[Dataset entries]

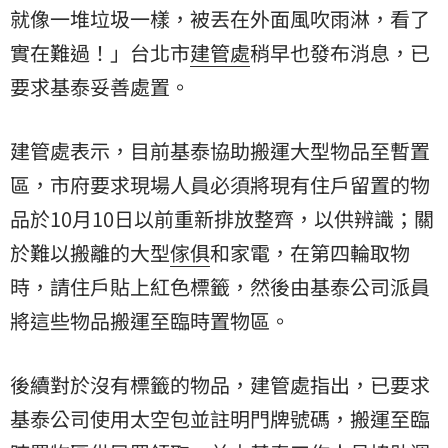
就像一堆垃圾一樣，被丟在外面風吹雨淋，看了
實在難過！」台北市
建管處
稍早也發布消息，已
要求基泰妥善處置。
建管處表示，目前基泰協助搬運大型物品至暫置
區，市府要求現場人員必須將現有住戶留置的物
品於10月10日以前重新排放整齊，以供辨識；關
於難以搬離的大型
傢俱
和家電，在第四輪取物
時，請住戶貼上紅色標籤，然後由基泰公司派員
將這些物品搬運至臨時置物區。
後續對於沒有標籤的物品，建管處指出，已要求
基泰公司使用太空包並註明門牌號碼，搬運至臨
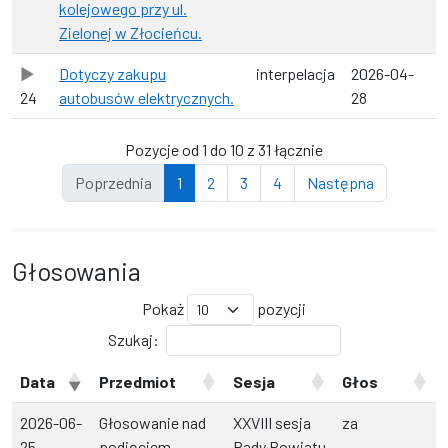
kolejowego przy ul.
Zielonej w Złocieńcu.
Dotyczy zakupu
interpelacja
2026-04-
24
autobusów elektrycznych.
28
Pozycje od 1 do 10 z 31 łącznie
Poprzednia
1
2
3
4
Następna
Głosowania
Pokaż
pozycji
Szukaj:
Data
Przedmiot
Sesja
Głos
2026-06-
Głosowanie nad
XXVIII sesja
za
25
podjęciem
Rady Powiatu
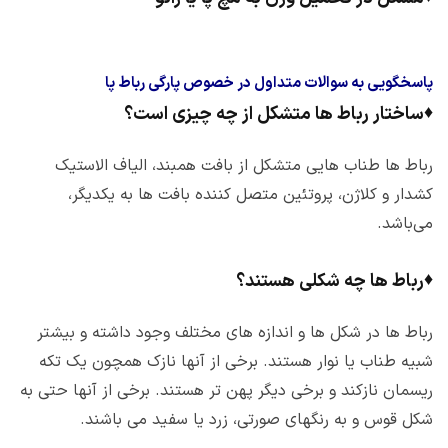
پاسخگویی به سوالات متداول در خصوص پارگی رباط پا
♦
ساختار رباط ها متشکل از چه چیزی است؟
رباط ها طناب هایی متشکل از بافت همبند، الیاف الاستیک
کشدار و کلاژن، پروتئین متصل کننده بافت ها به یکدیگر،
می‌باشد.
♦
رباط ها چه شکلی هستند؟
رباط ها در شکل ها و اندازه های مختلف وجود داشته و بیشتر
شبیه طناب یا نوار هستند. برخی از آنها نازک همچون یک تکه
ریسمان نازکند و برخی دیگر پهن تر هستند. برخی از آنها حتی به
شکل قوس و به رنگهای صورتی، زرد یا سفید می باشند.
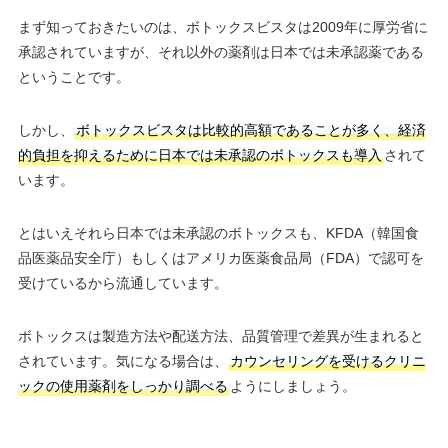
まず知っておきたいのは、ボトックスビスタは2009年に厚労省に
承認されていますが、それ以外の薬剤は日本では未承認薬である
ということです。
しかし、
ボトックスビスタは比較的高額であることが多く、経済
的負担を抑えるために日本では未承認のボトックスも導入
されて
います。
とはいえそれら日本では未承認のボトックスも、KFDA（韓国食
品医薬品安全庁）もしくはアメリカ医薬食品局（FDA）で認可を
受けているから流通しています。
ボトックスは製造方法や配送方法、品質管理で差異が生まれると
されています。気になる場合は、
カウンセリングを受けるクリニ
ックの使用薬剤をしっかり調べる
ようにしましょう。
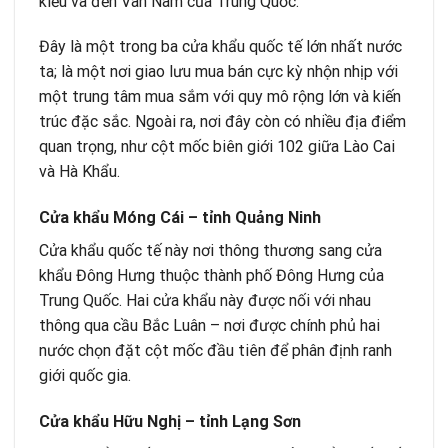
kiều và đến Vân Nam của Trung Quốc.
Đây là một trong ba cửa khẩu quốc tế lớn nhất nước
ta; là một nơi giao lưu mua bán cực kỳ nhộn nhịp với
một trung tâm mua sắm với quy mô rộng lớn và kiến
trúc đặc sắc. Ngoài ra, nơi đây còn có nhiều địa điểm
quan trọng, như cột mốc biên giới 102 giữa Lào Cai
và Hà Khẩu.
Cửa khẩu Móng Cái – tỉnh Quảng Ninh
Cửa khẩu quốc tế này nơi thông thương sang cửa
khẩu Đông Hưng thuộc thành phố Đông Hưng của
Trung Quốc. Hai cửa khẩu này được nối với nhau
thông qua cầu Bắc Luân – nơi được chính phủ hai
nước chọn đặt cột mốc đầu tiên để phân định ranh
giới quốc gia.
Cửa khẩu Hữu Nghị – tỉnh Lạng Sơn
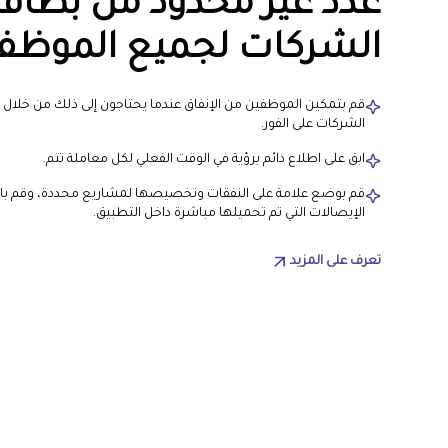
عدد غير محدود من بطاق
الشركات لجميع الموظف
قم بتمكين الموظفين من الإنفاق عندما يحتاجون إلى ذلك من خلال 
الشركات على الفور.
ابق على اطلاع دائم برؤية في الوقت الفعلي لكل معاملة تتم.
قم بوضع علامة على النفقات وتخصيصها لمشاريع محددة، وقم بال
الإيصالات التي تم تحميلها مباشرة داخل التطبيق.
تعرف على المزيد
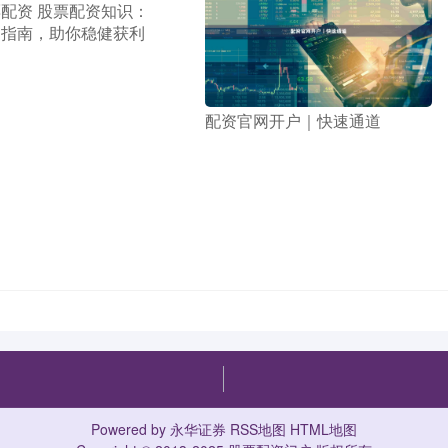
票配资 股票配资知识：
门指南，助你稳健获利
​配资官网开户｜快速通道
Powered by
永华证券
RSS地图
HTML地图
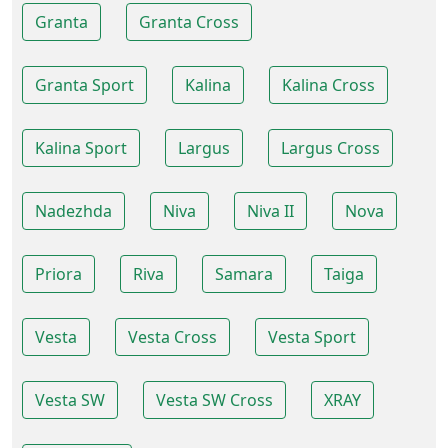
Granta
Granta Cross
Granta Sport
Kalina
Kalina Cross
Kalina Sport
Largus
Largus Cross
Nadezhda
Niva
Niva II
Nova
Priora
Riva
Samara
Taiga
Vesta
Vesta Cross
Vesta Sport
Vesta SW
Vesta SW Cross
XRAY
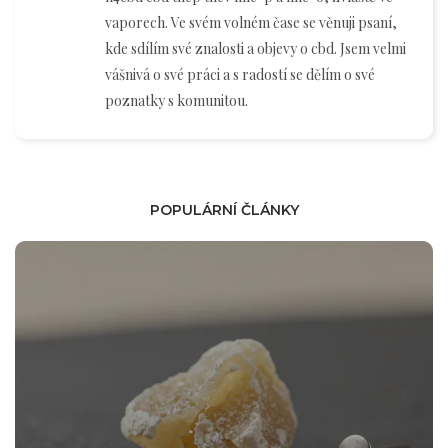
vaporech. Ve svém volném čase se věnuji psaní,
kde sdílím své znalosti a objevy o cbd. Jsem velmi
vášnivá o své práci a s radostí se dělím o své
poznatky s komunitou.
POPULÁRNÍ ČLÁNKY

**PROBLEM**
Looking at the entries above, how many lines contain "thông"? State the number and nothing more.

**SOLUTION TO THE EXERCISE**
2